PROBLEM TO SOLVE: Your output should reproduce each entry exactly, with none of its pictures.

==============================

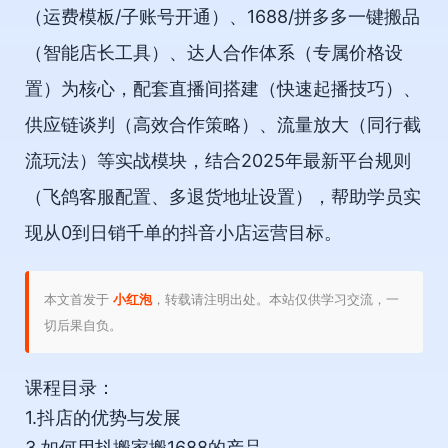
（运费模板/子账号开通）、1688/拼多多一键搬品
（智能店长工具）、达人合作体系（专属价格设
置）为核心，配套直播间搭建（快速起播技巧）、
供应链谈判（高效合作策略）、流量放大（同行截
流玩法）等实战模块，结合2025年最新平台规则
（飞鸽客服配置、多退货地址设置），帮助学员实
现从0到日销千单的抖音小店运营目标。
本文首发于
小红泡
，转载请注明出处。本站仅供学习交流，一
切后果自负。
课程目录：
1.抖店的优势与发展
3.如何用抖搬家搬1688的产品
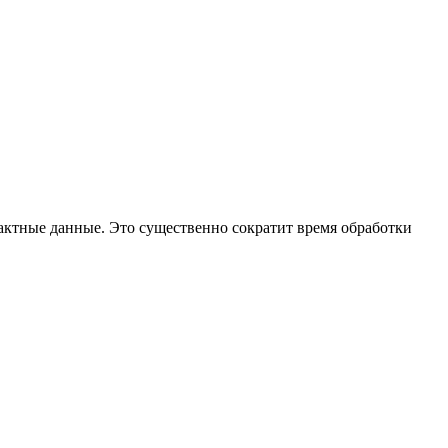
тактные данные. Это существенно сократит время обработки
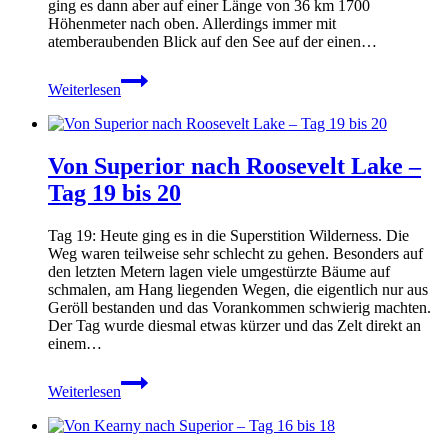
ging es dann aber auf einer Länge von 36 km 1700
Höhenmeter nach oben. Allerdings immer mit
atemberaubenden Blick auf den See auf der einen…
Von
Weiterlesen
Roosevelt
Lake
nach
Pine
Von Superior nach Roosevelt Lake –
–
Tag
Tag 19 bis 20
21
–
Tag 19: Heute ging es in die Superstition Wilderness. Die
25
Weg waren teilweise sehr schlecht zu gehen. Besonders auf
den letzten Metern lagen viele umgestürzte Bäume auf
schmalen, am Hang liegenden Wegen, die eigentlich nur aus
Geröll bestanden und das Vorankommen schwierig machten.
Der Tag wurde diesmal etwas kürzer und das Zelt direkt an
einem…
Von
Weiterlesen
Superior
nach
Roosevelt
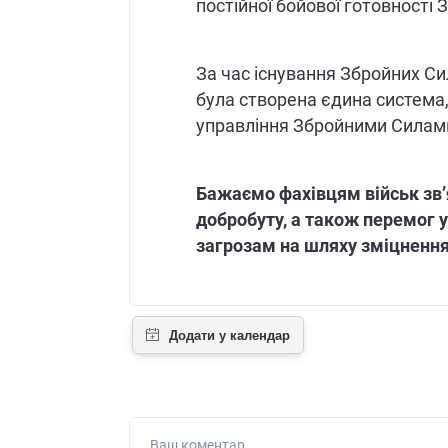
постійної бойової готовності
За час існування Збройних Си
була створена єдина система,
управління Збройними Силами 
Бажаємо фахівцям військ зв’
добробуту, а також перемог 
загрозам на шляху зміцнення
Ваш коментар...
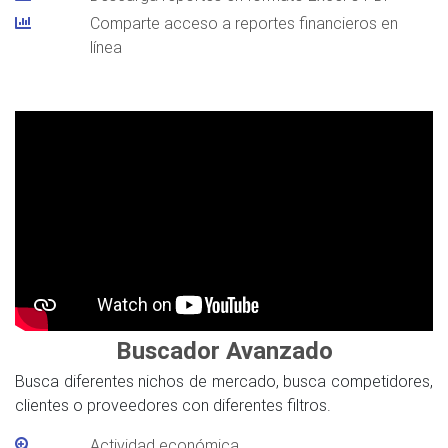
Comparte acceso a reportes financieros en
línea
Buscador Avanzado
Busca diferentes nichos de mercado, busca competidores,
clientes o proveedores con diferentes filtros.
Actividad económica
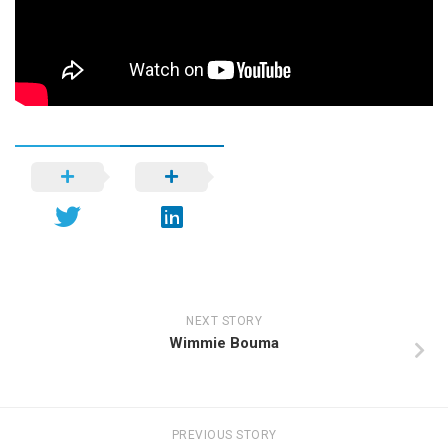
NEXT STORY
Wimmie Bouma
PREVIOUS STORY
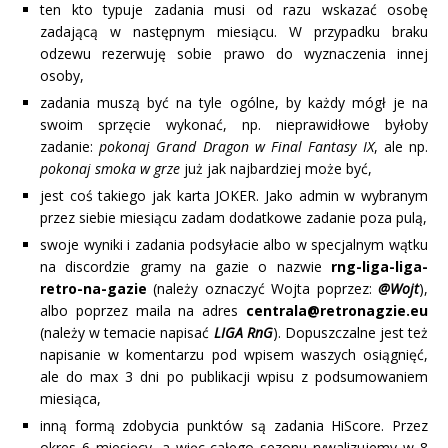
ten kto typuje zadania musi od razu wskazać osobę
zadającą w następnym miesiącu. W przypadku braku
odzewu rezerwuję sobie prawo do wyznaczenia innej
osoby,
zadania muszą być na tyle ogólne, by każdy mógł je na
swoim sprzęcie wykonać, np. nieprawidłowe byłoby
zadanie:
pokonaj Grand Dragon w Final Fantasy IX
, ale np.
pokonaj smoka w grze
już jak najbardziej może być,
jest coś takiego jak karta JOKER. Jako admin w wybranym
przez siebie miesiącu zadam dodatkowe zadanie poza pulą,
swoje wyniki i zadania podsyłacie albo w specjalnym wątku
na discordzie gramy na gazie o nazwie
rng-liga-liga-
retro-na-gazie
(należy oznaczyć Wojta poprzez:
@Wojt
),
albo poprzez maila na adres
centrala@retronagzie.eu
(należy w temacie napisać
LIGA RnG
). Dopuszczalne jest też
napisanie w komentarzu pod wpisem waszych osiągnięć,
ale do max 3 dni po publikacji wpisu z podsumowaniem
miesiąca,
inną formą zdobycia punktów są zadania HiScore. Przez
okres 6 miesięcy, a więc całego sezonu rywalizujemy w 8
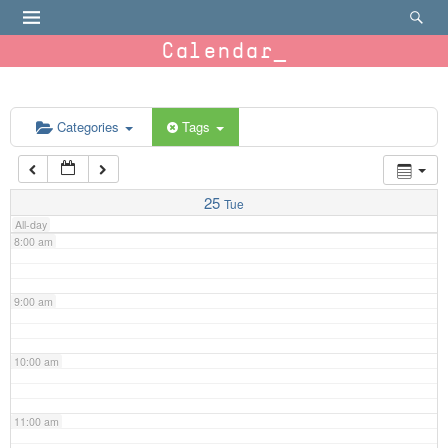
4:00 am
Calendar
5:00 am
6:00 am
Categories
Tags
7:00 am
25
Tue
All-day
8:00 am
9:00 am
10:00 am
11:00 am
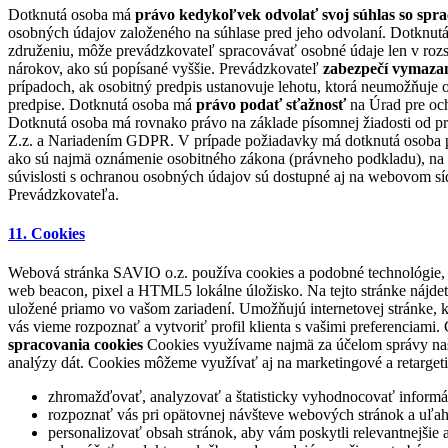
Dotknutá osoba má
právo kedykoľvek odvolať svoj súhlas so sprac
osobných údajov založeného na súhlase pred jeho odvolaní. Dotknu
združeniu, môže prevádzkovateľ spracovávať osobné údaje len v rozsa
nárokov, ako sú popísané vyššie. Prevádzkovateľ
zabezpečí vymazan
prípadoch, ak osobitný predpis ustanovuje lehotu, ktorá neumožňuje 
predpise. Dotknutá osoba má
právo podať sťažnosť
na Úrad pre och
Dotknutá osoba má rovnako právo na základe písomnej žiadosti od pr
Z.z. a Nariadením GDPR. V prípade požiadavky má dotknutá osoba prá
ako sú najmä oznámenie osobitného zákona (právneho podkladu), na z
súvislosti s ochranou osobných údajov sú dostupné aj na webovom sí
Prevádzkovateľa.
11. Cookies
Webová stránka SAVIO o.z. používa cookies a podobné technológie, 
web beacon, pixel a HTML5 lokálne úložisko. Na tejto stránke nájde
uložené priamo vo vašom zariadení. Umožňujú internetovej stránke, kto
vás vieme rozpoznať a vytvoriť profil klienta s vašimi preferenciam
spracovania cookies
Cookies využívame najmä za účelom správy našej 
analýzy dát. Cookies môžeme využívať aj na marketingové a retarge
zhromažďovať, analyzovať a štatisticky vyhodnocovať informáci
rozpoznať vás pri opätovnej návšteve webových stránok a uľa
personalizovať obsah stránok, aby vám poskytli relevantnejšie a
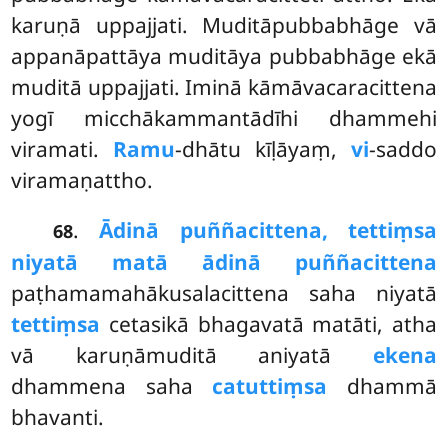
karuṇā uppajjati. Muditāpubbabhāge vā
appanāpattāya muditāya pubbabhāge ekā
muditā
uppajjati. Iminā kāmāvacaracittena
yogī micchākammantādīhi dhammehi
viramati.
Ramu
-dhātu kīḷāyaṃ,
vi
-saddo
viramaṇattho.
.
Ādinā puññacittena, tettiṃsa
68
niyatā matā ādinā puññacittena
paṭhamamahākusalacittena saha niyatā
tettiṃsa
cetasikā bhagavatā matāti, atha
vā karuṇāmuditā aniyatā
ekena
dhammena saha
catuttiṃsa
dhammā
bhavanti.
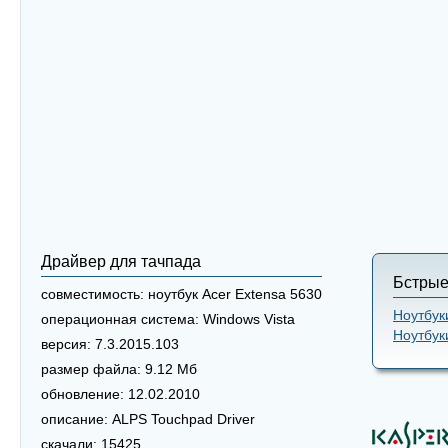
Драйвер для тачпада
Бстрые
совместимость:
ноутбук Acer Extensa 5630
Ноутбук
операционная система:
Windows Vista
Ноутбук
версия:
7.3.2015.103
размер файла:
9.12 Мб
обновление:
12.02.2010
описание:
ALPS Touchpad Driver
скачали:
15425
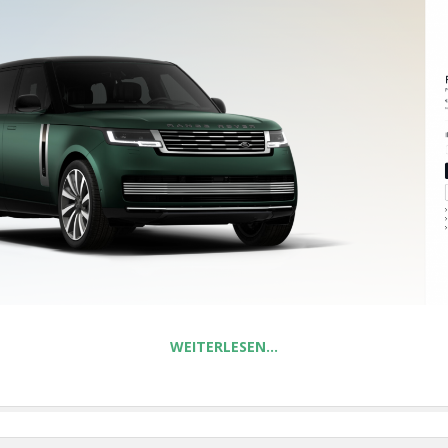
WEITERLESEN…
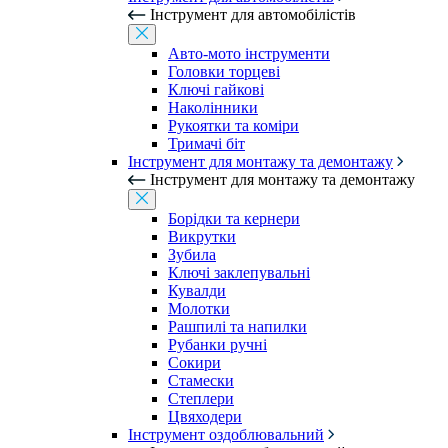
Інструмент для автомобілістів
Авто-мото інструменти
Головки торцеві
Ключі гайкові
Наколінники
Рукоятки та коміри
Тримачі біт
Інструмент для монтажу та демонтажу
Інструмент для монтажу та демонтажу
Борідки та кернери
Викрутки
Зубила
Ключі заклепувальні
Кувалди
Молотки
Рашпилі та напилки
Рубанки ручні
Сокири
Стамески
Степлери
Цвяходери
Інструмент оздоблювальний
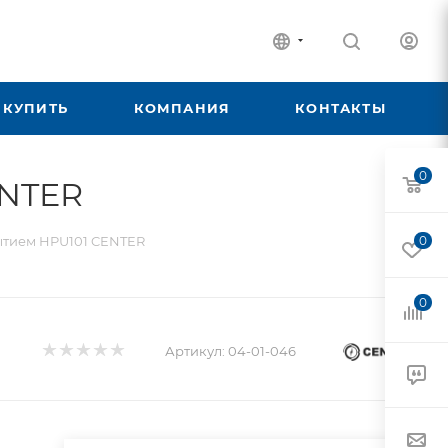
 КУПИТЬ
КОМПАНИЯ
КОНТАКТЫ
0
ENTER
ытием HPU101 CENTER
0
0
Артикул:
04-01-046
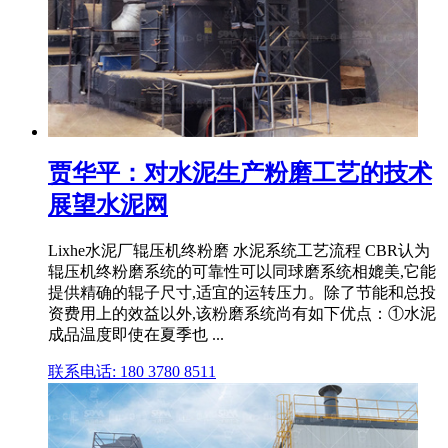
贾华平：对水泥生产粉磨工艺的技术
展望水泥网
Lixhe水泥厂辊压机终粉磨 水泥系统工艺流程 CBR认为
辊压机终粉磨系统的可靠性可以同球磨系统相媲美,它能
提供精确的辊子尺寸,适宜的运转压力。除了节能和总投
资费用上的效益以外,该粉磨系统尚有如下优点：①水泥
成品温度即使在夏季也 ...
联系电话: 180 3780 8511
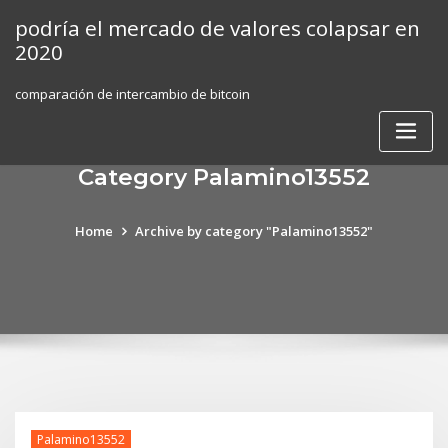
Skip
podría el mercado de valores colapsar en
to
2020
content
comparación de intercambio de bitcoin
Category Palamino13552
Home
Archive by category "Palamino13552"
Palamino13552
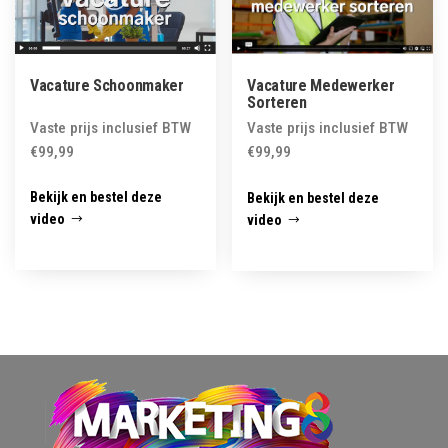
Vacature Schoonmaker
Vacature Medewerker
Sorteren
Vaste prijs inclusief BTW
Vaste prijs inclusief BTW
€
99,99
€
99,99
Bekijk en bestel deze
Bekijk en bestel deze
video
video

==============================

WRITTEN ANSWER:
（运费模板/子账号开通）、1688/拼多多一键搬品
（智能店长工具）、达人合作体系（专属价格设
置）为核心，配套直播间搭建（快速起播技巧）、
供应链谈判（高效合作策略）、流量放大（同行截
流玩法）等实战模块，结合2025年最新平台规则
（飞鸽客服配置、多退货地址设置），帮助学员实
现从0到日销千单的抖音小店运营目标。
本文首发于
小红泡
，转载请注明出处。本站仅供学习交流，一
切后果自负。
课程目录：
1.抖店的优势与发展
3.如何用抖搬家搬1688的产品
тактные данные. Это существенно сократит время обработки
ging es dann aber auf einer Länge von 36 km 1700
Höhenmeter nach oben. Allerdings immer mit
atemberaubenden Blick auf den See auf der einen…
Von
Weiterlesen
Roosevelt
Lake
nach
Pine
Von Superior nach Roosevelt Lake –
–
Tag
Tag 19 bis 20
21
–
Tag 19: Heute ging es in die Superstition Wilderness. Die
25
Weg waren teilweise sehr schlecht zu gehen. Besonders auf
den letzten Metern lagen viele umgestürzte Bäume auf
schmalen, am Hang liegenden Wegen, die eigentlich nur aus
Geröll bestanden und das Vorankommen schwierig machten.
Der Tag wurde diesmal etwas kürzer und das Zelt direkt an
einem…
Von
Weiterlesen
Superior
nach
Roosevelt
постійної бойової готовності
За час існування Збройних Си
була створена єдина система,
управління Збройними Силами 
Бажаємо фахівцям військ зв’
добробуту, а також перемог 
загрозам на шляху зміцнення
Ваш коментар...
Comparte acceso a reportes financieros en
línea
Buscador Avanzado
Busca diferentes nichos de mercado, busca competidores,
clientes o proveedores con diferentes filtros.
Actividad económica
NEXT STORY
Wimmie Bouma
PREVIOUS STORY
ten kto typuje zadania musi od razu wskazać osobę
zadającą w następnym miesiącu. W przypadku braku
odzewu rezerwuję sobie prawo do wyznaczenia innej
osoby,
zadania muszą być na tyle ogólne, by każdy mógł je na
swoim sprzęcie wykonać, np. nieprawidłowe byłoby
zadanie:
pokonaj Grand Dragon w Final Fantasy IX
, ale np.
pokonaj smoka w grze
już jak najbardziej może być,
jest coś takiego jak karta JOKER. Jako admin w wybranym
przez siebie miesiącu zadam dodatkowe zadanie poza pulą,
swoje wyniki i zadania podsyłacie albo w specjalnym wątku
na discordzie gramy na gazie o nazwie
rng-liga-liga-
retro-na-gazie
(należy oznaczyć Wojta poprzez:
@Wojt
),
albo poprzez maila na adres
centrala@retronagzie.eu
(należy w temacie napisać
LIGA RnG
). Dopuszczalne jest też
napisanie w komentarzu pod wpisem waszych osiągnięć,
ale do max 3 dni po publikacji wpisu z podsumowaniem
miesiąca,
inną formą zdobycia punktów są zadania HiScore. Przez
okres 6 miesięcy, a więc całego sezonu rywalizujemy w 8
4:00 am
Calendar
5:00 am
6:00 am
Categories
Tags
7:00 am
25
Tue
All-day
8:00 am
9:00 am
10:00 am
11:00 am
Dotknutá osoba má
právo kedykoľvek odvolať svoj súhlas so sprac
osobných údajov založeného na súhlase pred jeho odvolaní. Dotknu
združeniu, môže prevádzkovateľ spracovávať osobné údaje len v rozsa
nárokov, ako sú popísané vyššie. Prevádzkovateľ
zabezpečí vymazan
prípadoch, ak osobitný predpis ustanovuje lehotu, ktorá neumožňuje 
predpise. Dotknutá osoba má
právo podať sťažnosť
na Úrad pre och
Dotknutá osoba má rovnako právo na základe písomnej žiadosti od pr
Z.z. a Nariadením GDPR. V prípade požiadavky má dotknutá osoba prá
ako sú najmä oznámenie osobitného zákona (právneho podkladu), na z
súvislosti s ochranou osobných údajov sú dostupné aj na webovom sí
Prevádzkovateľa.
11. Cookies
Webová stránka SAVIO o.z. používa cookies a podobné technológie, 
web beacon, pixel a HTML5 lokálne úložisko. Na tejto stránke nájde
uložené priamo vo vašom zariadení. Umožňujú internetovej stránke, kto
vás vieme rozpoznať a vytvoriť profil klienta s vašimi preferenciam
spracovania cookies
Cookies využívame najmä za účelom správy našej 
analýzy dát. Cookies môžeme využívať aj na marketingové a retarge
zhromažďovať, analyzovať a štatisticky vyhodnocovať informáci
rozpoznať vás pri opätovnej návšteve webových stránok a uľa
personalizovať obsah stránok, aby vám poskytli relevantnejšie a
karuṇā uppajjati. Muditāpubbabhāge vā
appanāpattāya muditāya pubbabhāge ekā
muditā
uppajjati. Iminā kāmāvacaracittena
yogī micchākammantādīhi dhammehi
viramati.
Ramu
-dhātu kīḷāyaṃ,
vi
-saddo
viramaṇattho.
.
Ādinā puññacittena, tettiṃsa
68
niyatā matā ādinā puññacittena
paṭhamamahākusalacittena saha niyatā
tettiṃsa
cetasikā bhagavatā matāti, atha
vā karuṇāmuditā aniyatā
ekena
dhammena saha
catuttiṃsa
dhammā
bhavanti.
Драйвер для тачпада
Бстрые
совместимость:
ноутбук Acer Extensa 5630
Ноутбук
операционная система:
Windows Vista
Ноутбук
версия:
7.3.2015.103
размер файла:
9.12 Мб
обновление:
12.02.2010
описание:
ALPS Touchpad Driver
скачали:
15425
WEITERLESEN…
Інструмент для автомобілістів
Авто-мото інструменти
Головки торцеві
Ключі гайкові
Наколінники
Рукоятки та коміри
Тримачі біт
Інструмент для монтажу та демонтажу
Інструмент для монтажу та демонтажу
Борідки та кернери
Викрутки
Зубила
Ключі заклепувальні
Кувалди
Молотки
Рашпилі та напилки
Рубанки ручні
Сокири
Стамески
Степлери
Цвяходери
Інструмент оздоблювальний
 КУПИТЬ
КОМПАНИЯ
КОНТАКТЫ
0
ENTER
ытием HPU101 CENTER
0
0
Артикул:
04-01-046
贾华平：对水泥生产粉磨工艺的技术
展望水泥网
Lixhe水泥厂辊压机终粉磨 水泥系统工艺流程 CBR认为
辊压机终粉磨系统的可靠性可以同球磨系统相媲美,它能
提供精确的辊子尺寸,适宜的运转压力。除了节能和总投
资费用上的效益以外,该粉磨系统尚有如下优点：①水泥
成品温度即使在夏季也 ...
联系电话: 180 3780 8511
Skip
podría el mercado de valores colapsar en
to
2020
content
comparación de intercambio de bitcoin
Category Palamino13552
Home
Archive by category "Palamino13552"
Palamino13552
Vacature Schoonmaker
Vacature Medewerker
Sorteren
Vaste prijs inclusief BTW
Vaste prijs inclusief BTW
€
99,99
€
99,99
Bekijk en bestel deze
Bekijk en bestel deze
video
video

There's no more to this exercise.